Real Property Acquisitions and Development

The typical sale/acquisition is a relatively short term relationship, and normally the parties walk away after closing. But the effects of a deal linger on – the buyer will own the property and has to live with its flaws, while the seller will usually have some on-going exposure to liability for non-disclosure, environmental contamination, etc. A major part of the negotiation of purchase agreements consists of satisfying the parties’ reasonable expectations in these areas, and the focus is often on appropriate due diligence contingencies and indemnities.

Property Acquisition and DevelopmentAcquisitions often involve a review of surveys and title reports, and especially any documents recorded against title. Title and survey issues often require a painstaking attention to detail, as well as the ability to step back and assess the real-world impact of apparent title flaws.
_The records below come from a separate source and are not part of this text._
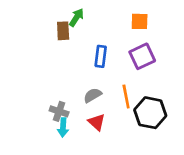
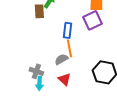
purple square: (142, 56) -> (92, 20), moved
orange line: (126, 97) -> (69, 48), moved

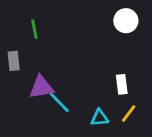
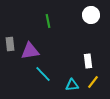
green line: (34, 29) -> (48, 21), moved
purple triangle: (41, 87) -> (30, 51), moved

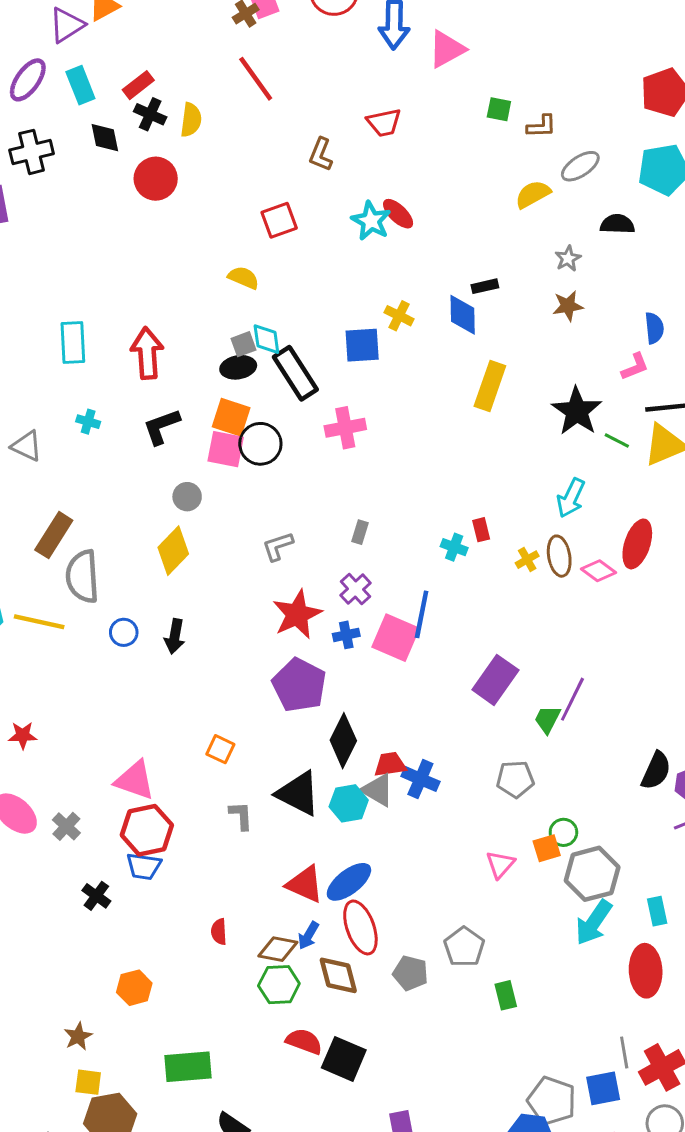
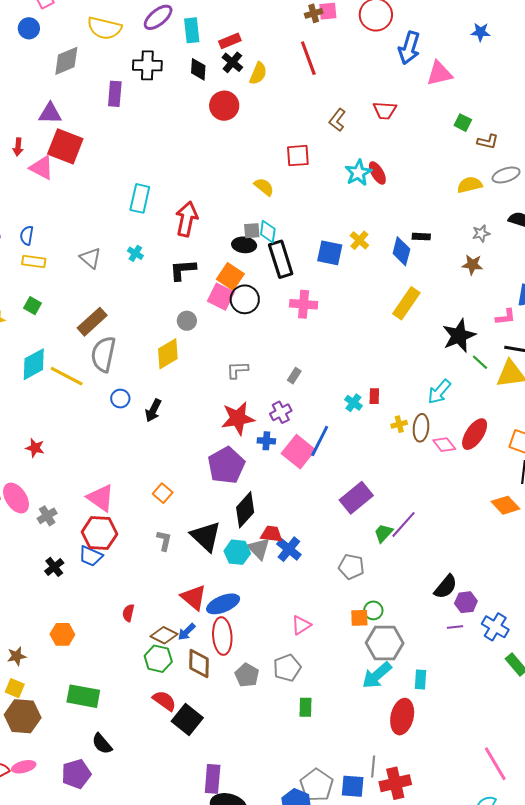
pink triangle: (500, 864) -> (301, 625), moved

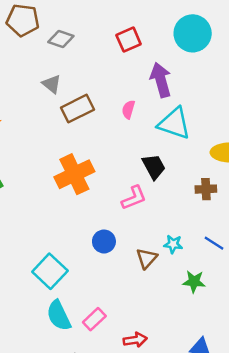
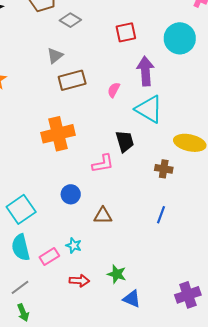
gray triangle: (52, 84) -> (55, 56), turned 30
blue line: (214, 243) -> (161, 215), turned 66
cyan star: (173, 244) -> (74, 245), moved
brown triangle: (147, 258) -> (103, 216), turned 36
green star: (194, 282) -> (117, 274), moved

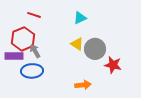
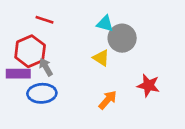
cyan triangle: (80, 18) -> (105, 24), turned 40
gray circle: (95, 49) -> (122, 38), moved
orange arrow: (83, 85) -> (108, 100), moved, turned -42

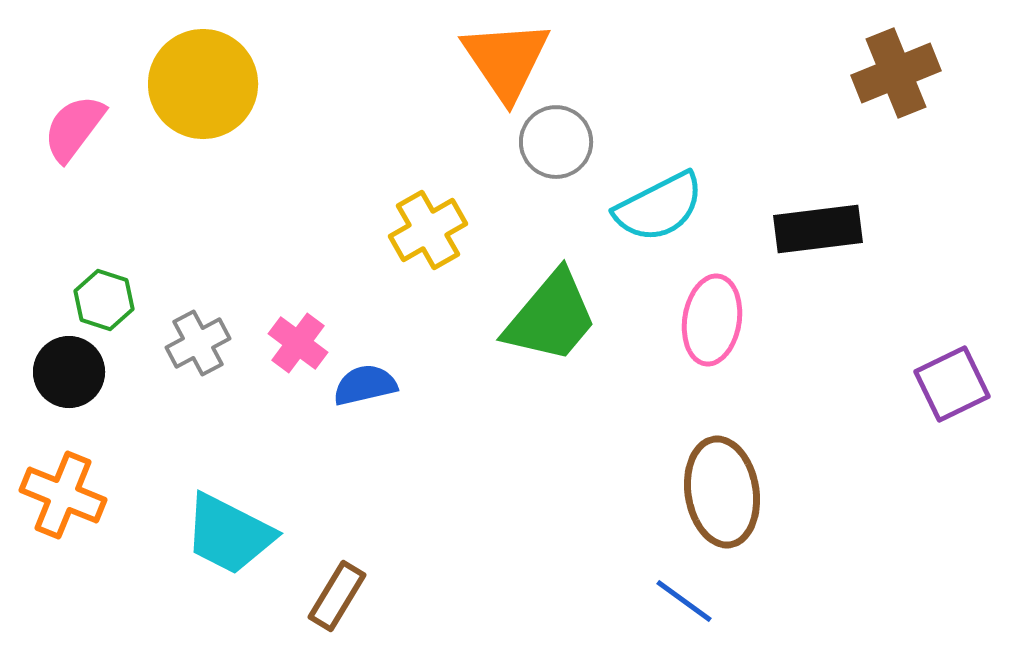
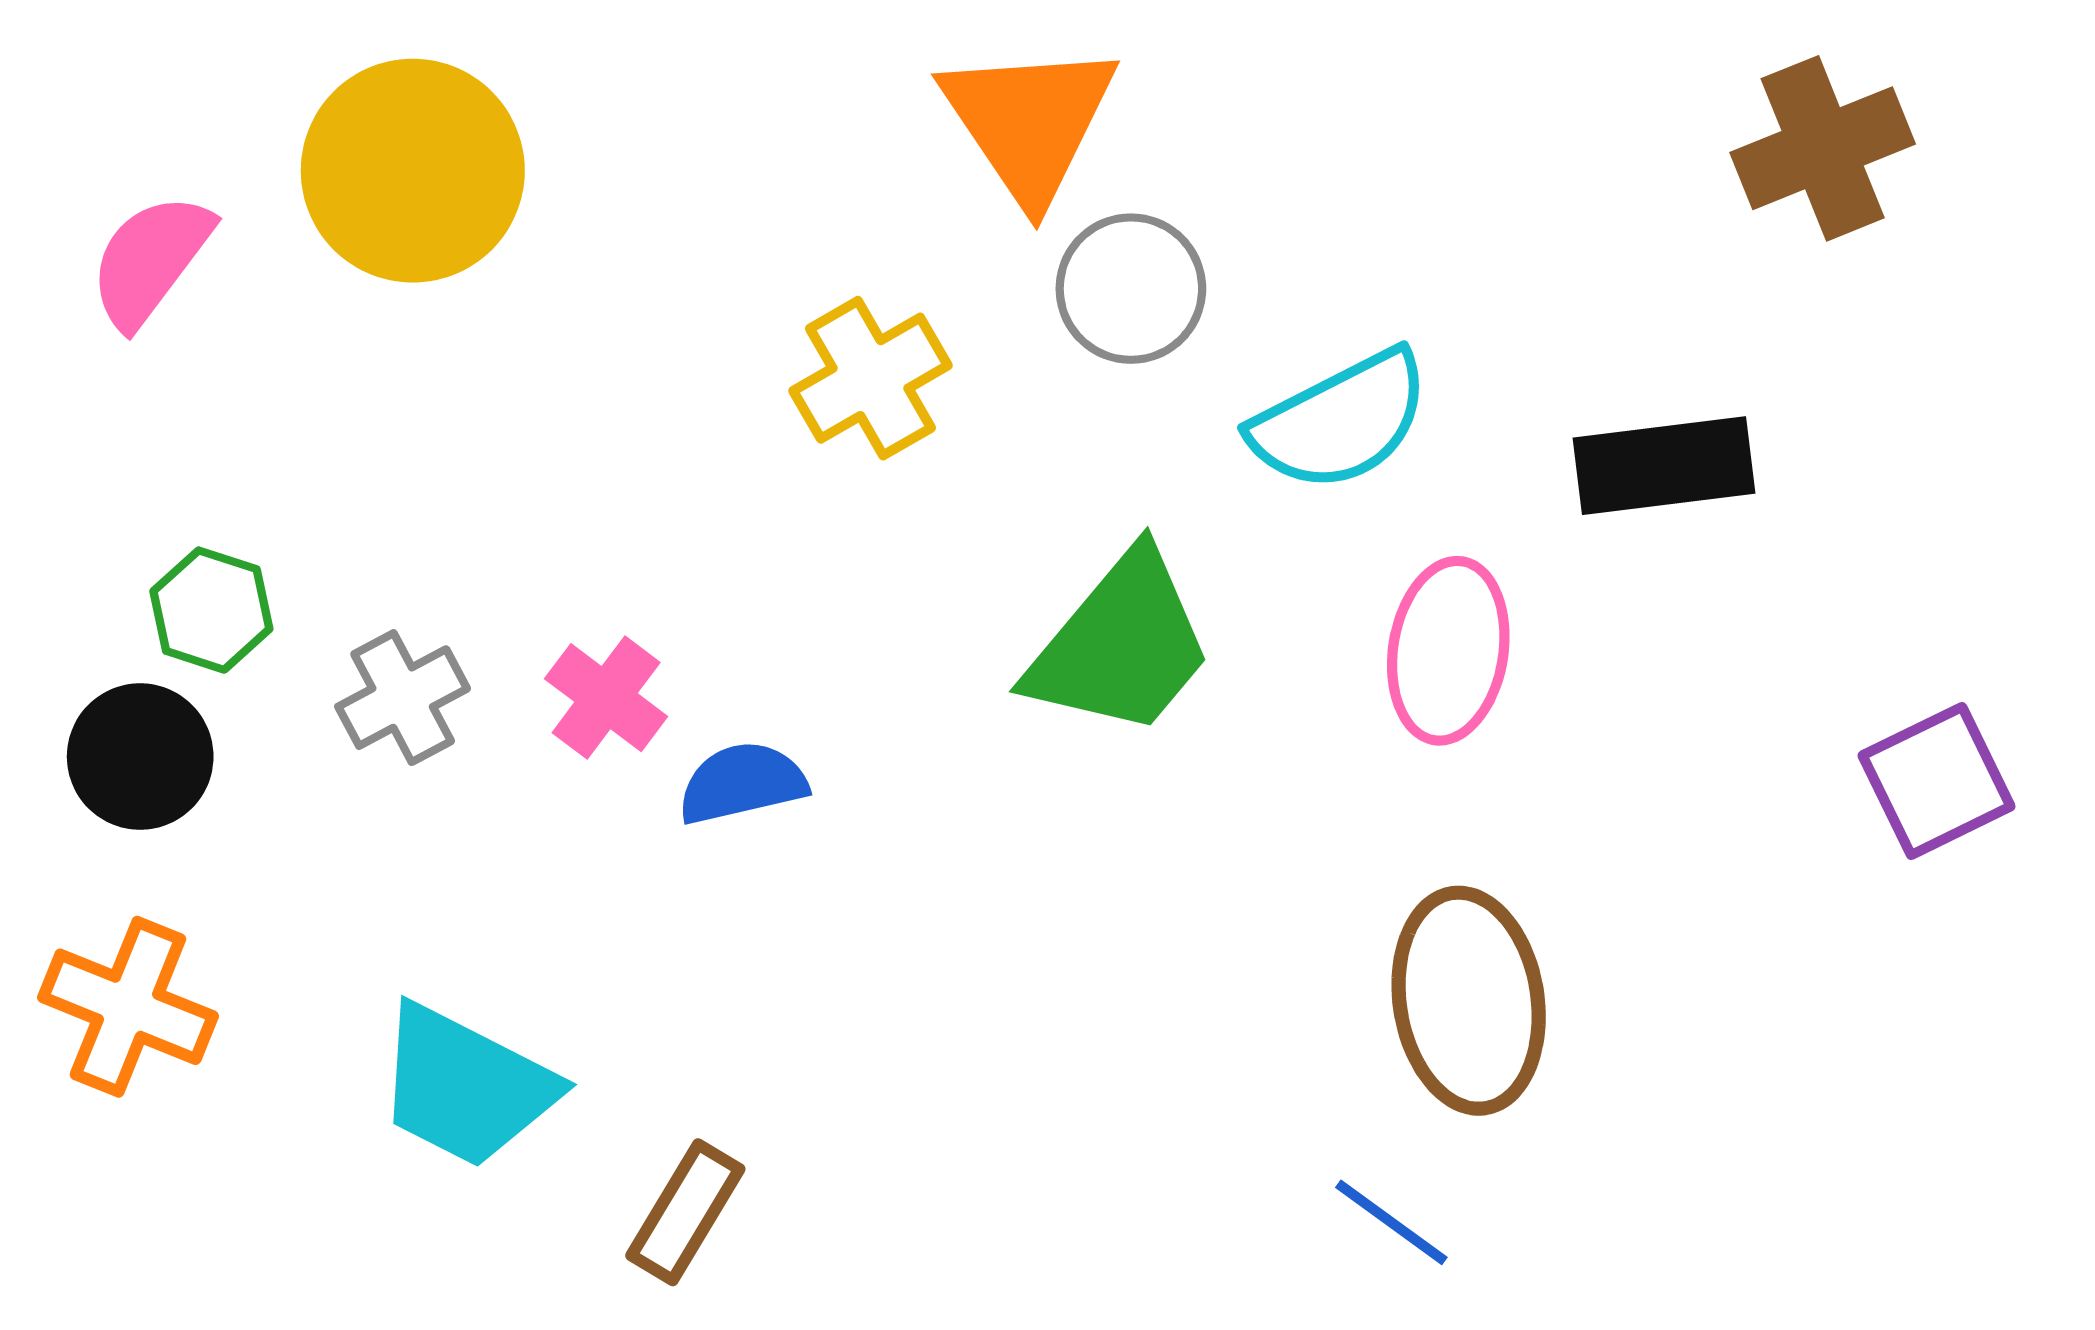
yellow cross: (428, 230) -> (871, 378), moved

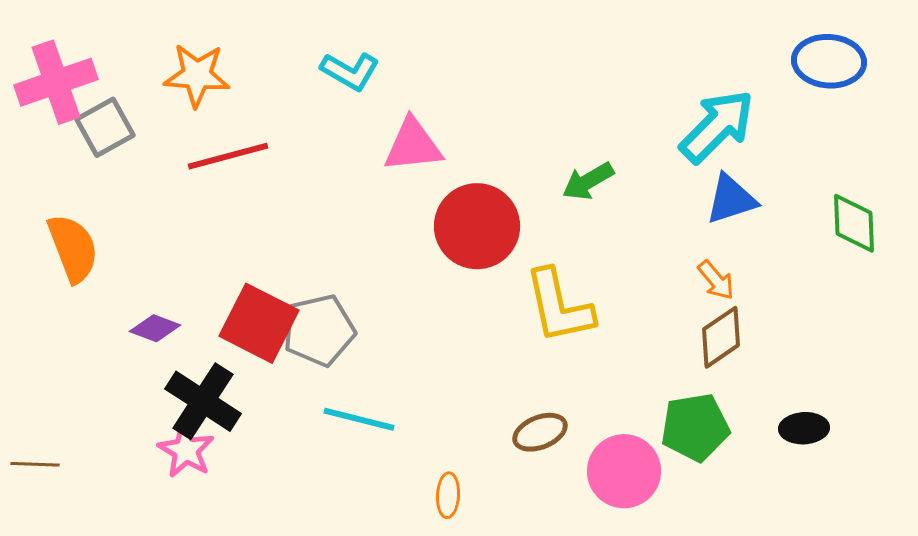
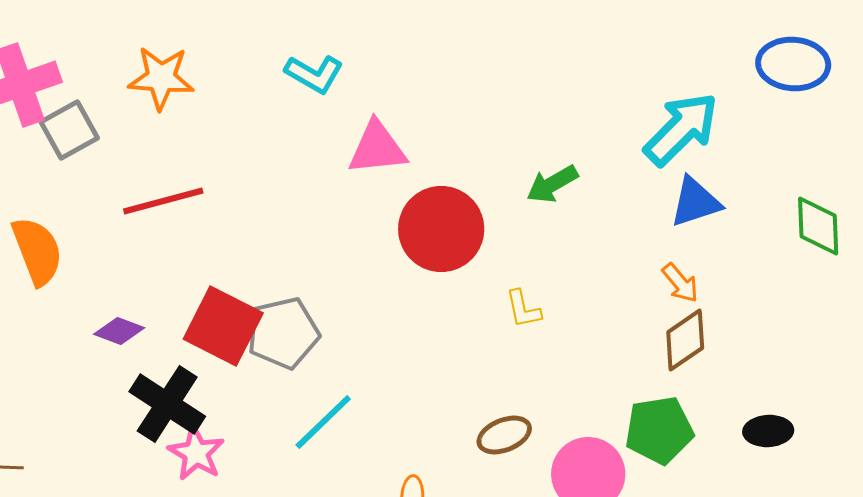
red line: (228, 156) -> (163, 201), moved
yellow L-shape: (559, 306) -> (523, 309), size x0.5
cyan line: (359, 419) -> (323, 422), turned -58
pink star: (186, 450) -> (196, 453), moved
For instance, we represented a client under contract for a large parcel of raw land who backed away from the deal when close analysis of the survey indicated that the property lacked easement rights over a short stretch of access road. The seller professed unawareness of the problem, and seemed astonished that the buyer would terminate over such a seemingly minor concern, but this was a client that was unwilling to risk being held hostage by some long-absent owner who suddenly appeared after closing.

If property is to be developed in conjunction with other parcels (such as a shopping center), that will normally require a Reciprocal Easement Agreement. This sets forth the necessary access, parking, utility and other easements, and often will establish maintenance and payment obligations. Drafting or reviewing these agreements requires careful forethought and consultation between attorney and client, to minimize the potential for nasty disputes that can damage the economic viability of the center. When you’ve seen a property owner build a fence down the middle of a shopping center parking lot, you realize that the concern is more than just theoretical.

We have also represented clients involved in 1031 delayed exchanges – so-called “Starker” exchanges. We’re not tax lawyers, and a competent accountant or tax adviser is crucial in this area, but we understand the basic structure and ground rules of delayed exchanges, and can handle the real estate side of the deal.